**AIM OF THE EXERCISE**. Transcribe the listing that follows in full, omitting pictures.

**PROVIDED DATA**.
•••••

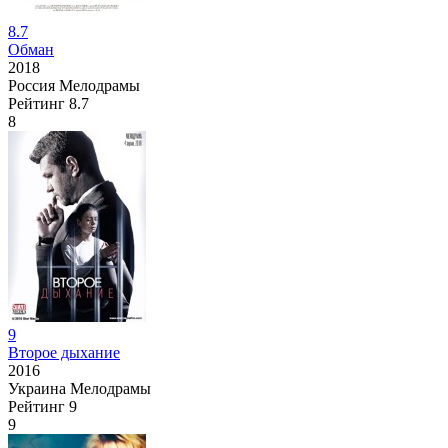
8.7
Обман
2018
Россия
Мелодрамы
Рейтинг
8.7
8
9
Второе дыхание
2016
Украина
Мелодрамы
Рейтинг
9
9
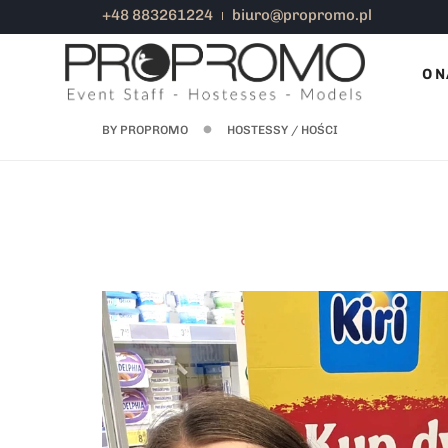
+48 883261224
biuro@propromo.pl
O N
BY
PROPROMO
HOSTESSY / HOŚCI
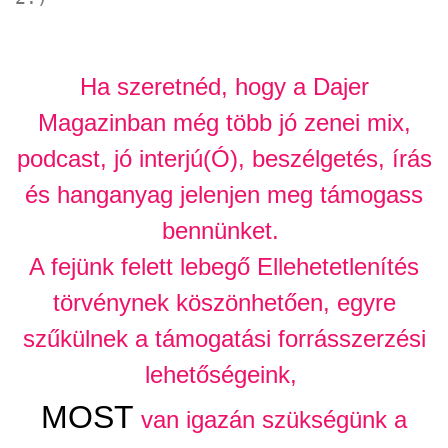
Ha szeretnéd, hogy a Dajer
Magazinban még több jó zenei mix,
podcast, jó interjú(Ó), beszélgetés, írás
és hanganyag jelenjen meg támogass
bennünket.
A fejünk felett lebegő Ellehetetlenítés
törvénynek köszönhetően, egyre
szűkülnek a támogatási forrásszerzési
lehetőségeink,
MOST
van igazán szükségünk a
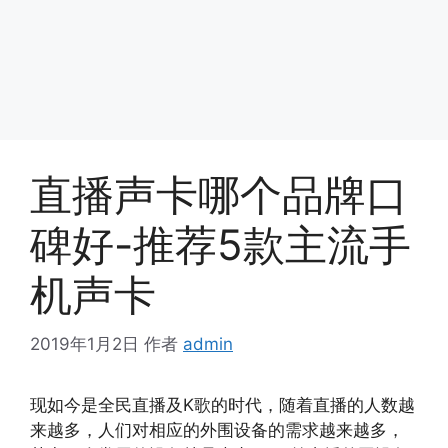
直播声卡哪个品牌口
碑好-推荐5款主流手
机声卡
2019年1月2日
作者
admin
现如今是全民直播及K歌的时代，随着直播的人数越
来越多，人们对相应的外围设备的需求越来越多，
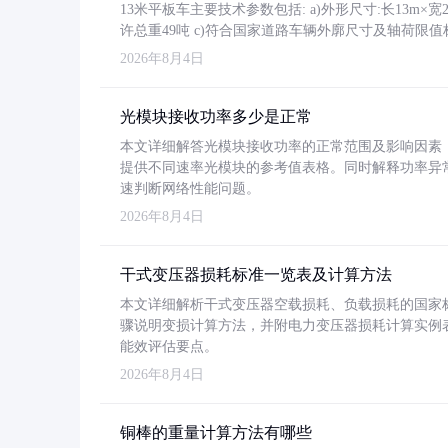
13米平板车主要技术参数包括: a)外形尺寸:长13m×宽2.4
许总重49吨 c)符合国家道路车辆外廓尺寸及轴荷限值
2026年8月4日
光模块接收功率多少是正常
本文详细解答光模块接收功率的正常范围及影响因素，重
提供不同速率光模块的参考值表格。同时解释功率异
速判断网络性能问题。
2026年8月4日
干式变压器损耗标准一览表及计算方法
本文详细解析干式变压器空载损耗、负载损耗的国家标准（GB
骤说明变损计算方法，并附电力变压器损耗计算实例表格
能效评估要点。
2026年8月4日
铜棒的重量计算方法有哪些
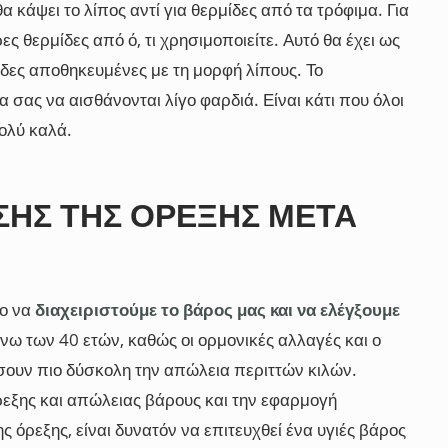
 κάψει το λίπος αντί για θερμίδες από τα τρόφιμα. Για
ς θερμίδες από ό, τι χρησιμοποιείτε. Αυτό θα έχει ως
δες αποθηκευμένες με τη μορφή λίπους. Το
 σας να αισθάνονται λίγο φαρδιά. Είναι κάτι που όλοι
ολύ καλά.
ΙΣΗΣ ΤΗΣ ΌΡΕΞΗΣ ΜΕΤΆ
λο να
διαχειριστούμε το βάρος μας και να ελέγξουμε
 άνω των 40 ετών, καθώς οι ορμονικές αλλαγές και ο
ουν πιο δύσκολη την απώλεια περιττών κιλών.
ρεξης και απώλειας βάρους και την εφαρμογή
 όρεξης, είναι δυνατόν να επιτευχθεί ένα υγιές βάρος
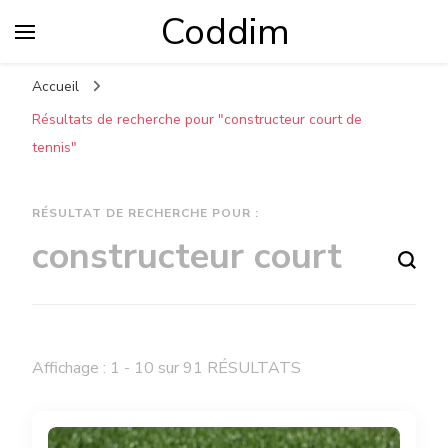
Coddim
Accueil
Résultats de recherche pour "constructeur court de
tennis"
RÉSULTAT DE RECHERCHE POUR :
Vous recherchiez quelque chose ?
Affichage : 1 - 10 sur 91 RÉSULTATS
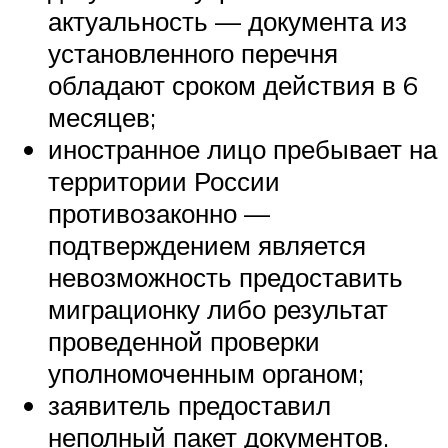
актуальность — документа из
установленного перечня
обладают сроком действия в 6
месяцев;
иностранное лицо пребывает на
территории России
противозаконно —
подтверждением является
невозможность предоставить
миграционку либо результат
проведенной проверки
уполномоченным органом;
заявитель предоставил
неполный пакет документов.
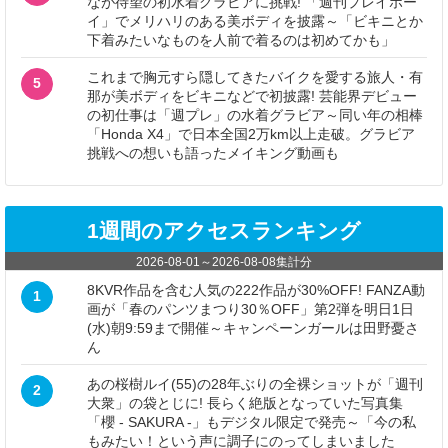
なが待望の初水着グラビアに挑戦! 「週刊プレイボー
イ」でメリハリのある美ボディを披露～「ビキニとか
下着みたいなものを人前で着るのは初めてかも」
これまで胸元すら隠してきたバイクを愛する旅人・有
5
那が美ボディをビキニなどで初披露! 芸能界デビュー
の初仕事は「週プレ」の水着グラビア～同い年の相棒
「Honda X4」で日本全国2万km以上走破。グラビア
挑戦への想いも語ったメイキング動画も
1週間のアクセスランキング
2026-08-01
～
2026-08-08
集計分
8KVR作品を含む人気の222作品が30%OFF! FANZA動
1
画が「春のパンツまつり30％OFF」第2弾を明日1日
(水)朝9:59まで開催～キャンペーンガールは田野憂さ
ん
あの桜樹ルイ(55)の28年ぶりの全裸ショットが「週刊
2
大衆」の袋とじに! 長らく絶版となっていた写真集
「櫻 - SAKURA -」もデジタル限定で発売～「今の私
もみたい！という声に調子にのってしまいました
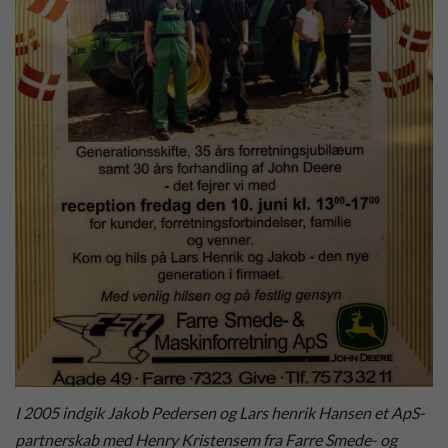
I 2005 indgik Jakob Pedersen og Lars henrik Hansen et ApS-
partnerskab med Henry Kristensem fra Farre Smede- og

•••••

**REPLY TO THE TASK**.
8.7
Обман
2018
Россия
Мелодрамы
Рейтинг
8.7
8
9
Второе дыхание
2016
Украина
Мелодрамы
Рейтинг
9
9
+48 883261224
biuro@propromo.pl
O N
BY
PROPROMO
HOSTESSY / HOŚCI
Ha szeretnéd, hogy a Dajer
Magazinban még több jó zenei mix,
podcast, jó interjú(Ó), beszélgetés, írás
és hanganyag jelenjen meg támogass
bennünket.
A fejünk felett lebegő Ellehetetlenítés
törvénynek köszönhetően, egyre
szűkülnek a támogatási forrásszerzési
lehetőségeink,
MOST
van igazán szükségünk a
直播声卡哪个品牌口
碑好-推荐5款主流手
机声卡
2019年1月2日
作者
admin
现如今是全民直播及K歌的时代，随着直播的人数越
来越多，人们对相应的外围设备的需求越来越多，
13米平板车主要技术参数包括: a)外形尺寸:长13m×宽2.4
许总重49吨 c)符合国家道路车辆外廓尺寸及轴荷限值
2026年8月4日
光模块接收功率多少是正常
本文详细解答光模块接收功率的正常范围及影响因素，重
提供不同速率光模块的参考值表格。同时解释功率异
速判断网络性能问题。
2026年8月4日
干式变压器损耗标准一览表及计算方法
本文详细解析干式变压器空载损耗、负载损耗的国家标准（GB
骤说明变损计算方法，并附电力变压器损耗计算实例表格
能效评估要点。
2026年8月4日
铜棒的重量计算方法有哪些
 κάψει το λίπος αντί για θερμίδες από τα τρόφιμα. Για
ς θερμίδες από ό, τι χρησιμοποιείτε. Αυτό θα έχει ως
δες αποθηκευμένες με τη μορφή λίπους. Το
 σας να αισθάνονται λίγο φαρδιά. Είναι κάτι που όλοι
ολύ καλά.
ΙΣΗΣ ΤΗΣ ΌΡΕΞΗΣ ΜΕΤΆ
λο να
διαχειριστούμε το βάρος μας και να ελέγξουμε
 άνω των 40 ετών, καθώς οι ορμονικές αλλαγές και ο
ουν πιο δύσκολη την απώλεια περιττών κιλών.
ρεξης και απώλειας βάρους και την εφαρμογή
 όρεξης, είναι δυνατόν να επιτευχθεί ένα υγιές βάρος
Coddim
Accueil
Résultats de recherche pour "constructeur court de
tennis"
RÉSULTAT DE RECHERCHE POUR :
Vous recherchiez quelque chose ?
Affichage : 1 - 10 sur 91 RÉSULTATS
актуальность — документа из
установленного перечня
обладают сроком действия в 6
месяцев;
иностранное лицо пребывает на
территории России
противозаконно —
подтверждением является
невозможность предоставить
миграционку либо результат
проведенной проверки
уполномоченным органом;
заявитель предоставил
неполный пакет документов.
なが待望の初水着グラビアに挑戦! 「週刊プレイボー
イ」でメリハリのある美ボディを披露～「ビキニとか
下着みたいなものを人前で着るのは初めてかも」
これまで胸元すら隠してきたバイクを愛する旅人・有
5
那が美ボディをビキニなどで初披露! 芸能界デビュー
の初仕事は「週プレ」の水着グラビア～同い年の相棒
「Honda X4」で日本全国2万km以上走破。グラビア
挑戦への想いも語ったメイキング動画も
1週間のアクセスランキング
2026-08-01
～
2026-08-08
集計分
8KVR作品を含む人気の222作品が30%OFF! FANZA動
1
画が「春のパンツまつり30％OFF」第2弾を明日1日
(水)朝9:59まで開催～キャンペーンガールは田野憂さ
ん
あの桜樹ルイ(55)の28年ぶりの全裸ショットが「週刊
2
大衆」の袋とじに! 長らく絶版となっていた写真集
「櫻 - SAKURA -」もデジタル限定で発売～「今の私
もみたい！という声に調子にのってしまいました
I 2005 indgik Jakob Pedersen og Lars henrik Hansen et ApS-
partnerskab med Henry Kristensem fra Farre Smede- og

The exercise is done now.